The purpose of this contribution is to try and pose the real problem of currency traffic: or how to differentiate two parallel markets . We see both the illegal outflows of hard currencies and the quotation of the Dinar (DZD) intimately linked to the difference between its official quotation and that of the informal market.

For instance, the Security and Customs services have lately seized large sums of foreign currency on their way out at various border points of Algeria.  What is happening?

Establishing a connection between overbilling while international trading and domestically local Dinars operating agents, not connected to international networks.  These illegal foreign currency transfers either directly or indirectly through overbilling do not date from today.

As it is to avoid this confusion in the calculation of the amount of the informal sphere by differentiating different ratios which give different amounts in either their relation to the gross domestic product (GDP) and the circulating money supply and the number of currencies exchanged on the parallel market.  The amounts seized at ports and airports are relatively low if compared to the significant traffic, to which the government ought to seriously pay attention.  Over-billing with a good part remaining abroad and the other coming into the country through different channels to feed the informally free currency markets would be the main culprit.

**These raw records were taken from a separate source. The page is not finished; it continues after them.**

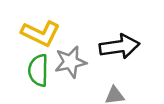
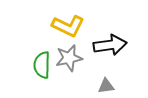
yellow L-shape: (41, 33) -> (68, 26), moved

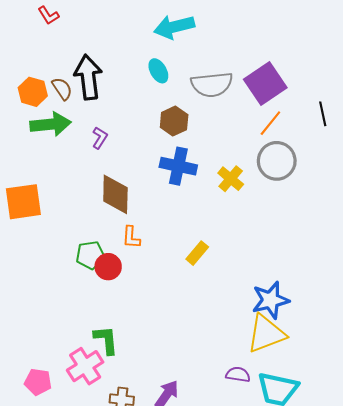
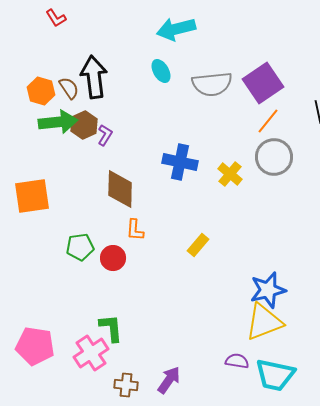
brown hexagon: (174, 121) -> (84, 125), moved
green pentagon: (90, 255) -> (80, 247), moved
pink pentagon: (38, 382) -> (35, 346), moved, size x1.5

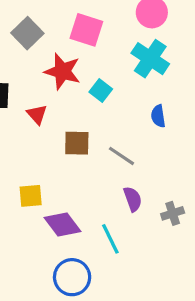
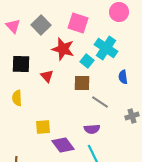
cyan cross: (150, 59) -> (106, 48), moved
brown square: (77, 143) -> (82, 83), moved
purple semicircle: (133, 199) -> (92, 129), moved, turned 105
gray cross: (173, 213) -> (132, 116), moved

It is no less than a squandering of the oil-rentier annuity; thus, if a foreign exchange of goods and services were about $600 billion (billing is easier for services), and if over-billing concerns only 10%, we arrive at a total amount of 6 billion Dollars or DZD7.08 trillion.

So, what are these few million Dollars of the informal market when compared to this colossal amount, 12 times more than the accumulated deficit over several years of the national pension fund, officially estimated to DZD580 billion?

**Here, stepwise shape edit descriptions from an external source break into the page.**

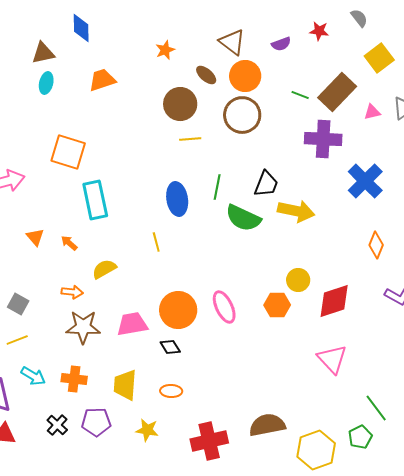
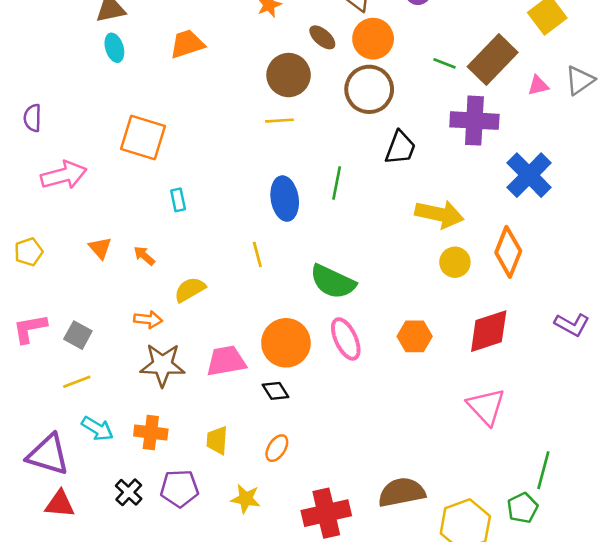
cyan ellipse: (46, 83) -> (114, 48), turned -30
yellow line: (190, 139) -> (279, 121), moved
black trapezoid: (266, 184) -> (400, 148), moved
cyan rectangle: (95, 200) -> (178, 200), size x0.5
green semicircle: (243, 218) -> (333, 282), moved
orange diamond: (376, 245) -> (508, 252), moved, size x1.4
yellow circle: (298, 280) -> (455, 262), moved
yellow trapezoid: (125, 385) -> (217, 440), size x0.7
orange ellipse: (171, 391) -> (277, 448), turned -60
green line: (376, 408) -> (543, 470), turned 52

The reasons for these parallel, i.e. informal – official currency market differences would therefore be:

Fundamentally, when a state issues laws or decrees that do not correspond to the state of society, the latter gives birth to its codes which allow it to operate in a more convenient way than that required by the State without resorting to a contract of trust.

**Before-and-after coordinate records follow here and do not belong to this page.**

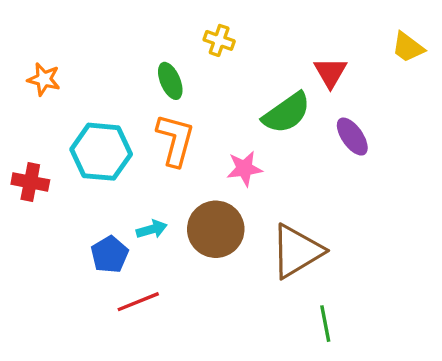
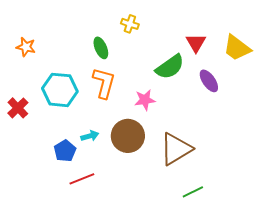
yellow trapezoid: (408, 47) -> (237, 48), moved, size x1.4
red cross: (30, 182) -> (18, 108), turned 35
green line: (325, 324) -> (193, 192), turned 75

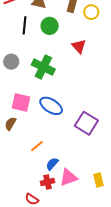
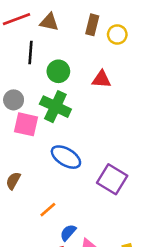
green circle: (50, 26) -> (58, 71), moved
red triangle: (79, 46) -> (102, 79), turned -42
pink square: (21, 102) -> (26, 124), moved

That is the theory but, on the grounds, it is the following:

  • The difference is due to weak production and productivity, notably through the injection of money without productive counterparts. According to an OECD report, Algeria’s labour productivity is one of the lowest in the Mediterranean basin. This is in addition to the disproportion between public spending and the low impact on the growth rate.
  • The decrease in supply explains the gap because of the global crisis, combined with a decrease in the Algerian retirees that has mostly mopped all the savings of emigration. This decline in the supply of foreign exchange has been offset by the fortunes acquired regularly or irregularly by the Algerian community locally and abroad, which have irregularly or regularly transited currencies showing that the parallel currency market is far more important than the saving of the Algerian diaspora.  These amounts functioning as communicating vessels between overseas and Algeria strengthen the supply.  There is, therefore, a dialectic link between these foreign currencies outflows due to overbilling and supply; otherwise the latter would be severely reduced, and the price on the parallel currency market would be higher, thus playing as a buffer to the fall of the Dinar on the parallel market.
  • The demand comes from ordinary citizens and tourists, those who treat themselves abroad and the hajji because of the weakness of the currency allocation which remains very derisory. However, it is the travel agencies which, if they do not benefit from the right to exchange, also use the black market as importers of services. Most of them export currencies instead of importing them as the tourist logic would have it like in Turkey, Morocco or Tunisia.
  • The high demand comes from the simple sphere as financial intermediation away from state circuits, explaining the mixed result of the measure to integrate this money capital within the real sphere.
  • The difference is due to the transition from REMDOC to the CREDOC that are common administrative financial regulations, which penalised small and medium-sized enterprises and did not allow the expected curbing the increase in imports that have doubled since 2009 while strengthening the tendencies of importers’ monopolies.  Many SME/SMIs to avoid supply failures have had to resort to the informal currency market.  In addition to the risks of alternative financing, the Minister of Finance announced $17 billion for 2018 in the case of non-control, feeding non-productive segments, it can lead to inflation that may lead to the depreciation of the Dinar in both the official and the informal markets.
  • Many Algerians and foreigners alike use the parallel market for their exchange of currencies since each Algerian is entitled to transfer only 7200 Euros per trip.
  • To guard against inflation, and thus prevent any possible deterioration of the Algerian Dinar, the populations do not only chase assets in purchases of land, real estate or gold but savings placed in hard currencies. Indeed, many households have moved in the perspective of a fall in oil revenues, and foreign exchange reserves that keep the Dinar quoted at more than 70%, purchase currencies in the informal market.